Game mechanics are the points where the player touches the systems, and the game systems touch the player. As players, we usually think of these as verbs (jump, strike, shoot, etc.) but those are actually just the actions that deliver the game mechanics from the player to the world.
What a gameplay designer really focuses on is the actual effects on the game world: the stomping of an enemy, shoving of a block, or burning of a vine.
Similarly, these mechanics can also be used against the player by enemies. Anyone who’s been squished by a Thwomp in a Super Mario game can attest that it’s a memorable and effective reversal of roles.
Mechanics designers build each of these elements, creating rules and making adjustments to ensure each mechanic is clear, meaningful, and satisfying in isolation.
How Do Gameplay Designers Use Them?
So if the mechanics are built by mechanics designers, what on Earth do we have gameplay designers for? Well, in small teams, the same person might do both types of work, but they are distinct roles.
The mechanics designer builds each mechanic in relative isolation, but the gameplay designer is then responsible for making it part of a cohesive whole.
If you imagine a video game studio as a professional kitchen, the mechanics designers are the prep cooks grilling meat, making sauces, or baking bread.
The gameplay designers are the line cooks: their focus is on combining these ingredients (the mechanics) into a cohesive and satisfying experience for the customer.
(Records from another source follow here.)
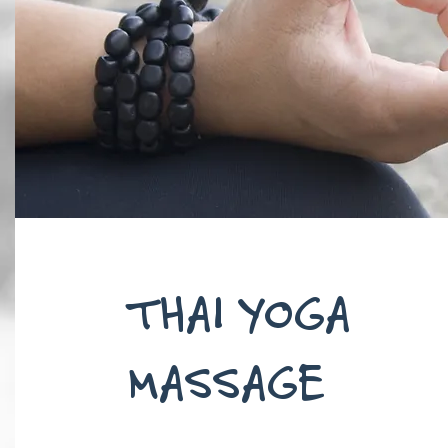
THAI YOGA
MASSAGE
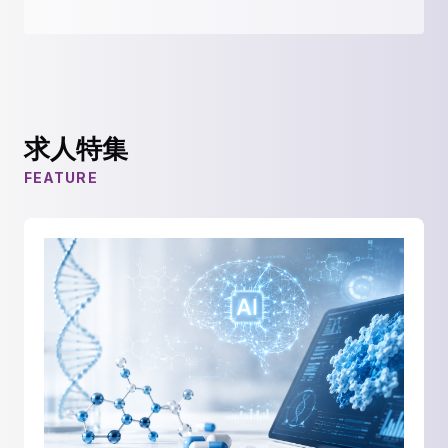
求人特集
FEATURE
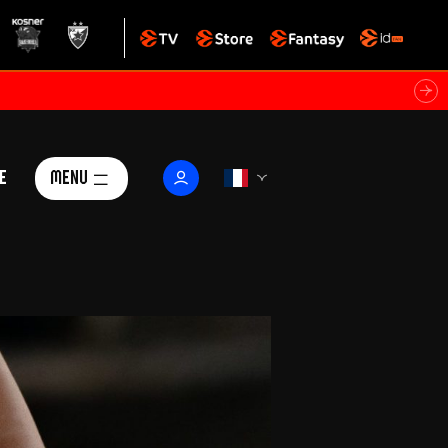
e
Menu
Le Club
ctualités
istoire
Foundation
arisii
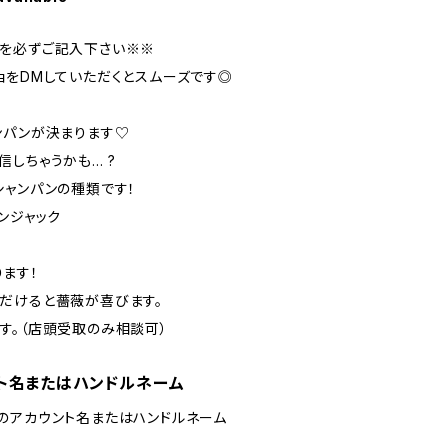
を必ずご記入下さい※※
ョをDMしていただくとスムーズです◎
ンパンが決まります♡
ちゃうかも... ?
シャンパンの種類です！
ンジャック
ます！
だけると薔薇が喜びます。
す。（店頭受取のみ相談可）
ト名またはハンドルネーム
のアカウント名またはハンドルネーム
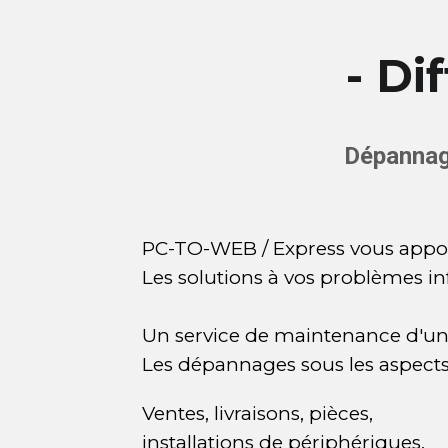
- Di
Dépannag
PC-TO-WEB / Express vous appor
Les solutions à vos problèmes i
Un service de maintenance d'une
Les dépannages sous les aspects l
Ventes, livraisons, pièces,
installations de périphériques,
(The systems designer and the game design director have even broader perspectives, overseeing the whole banquet.)
Examples of Gameplay Design in World of Warcraft
When I worked on World of Warcraft, gameplay design came in two flavors:
- Encounter design: Building the enemy’s spells and skills
- Class design: Building the player’s spells and skills
Gameplay design focused on the interplay between the player and the content. For example, the very first enemy that players face in the game is a wolf, which just runs up and repeats a basic attack.
Early in game development, the gameplay designer can focus on making this encounter provide a good basic experience:
- Audio and visual effects (attack noise, damage number)
- Health bars and other UI elements
- Player controls
On the player side, gameplay designers similarly focused on the basic elements that made up almost all of the player abilities at launch:
- Damage
- Status effects
- Movement
As the game elements came together, gameplay designers had more mechanics to work with, and answered bigger questions about how these contributed to the overall player experience:
- What are the core mechanics for each class?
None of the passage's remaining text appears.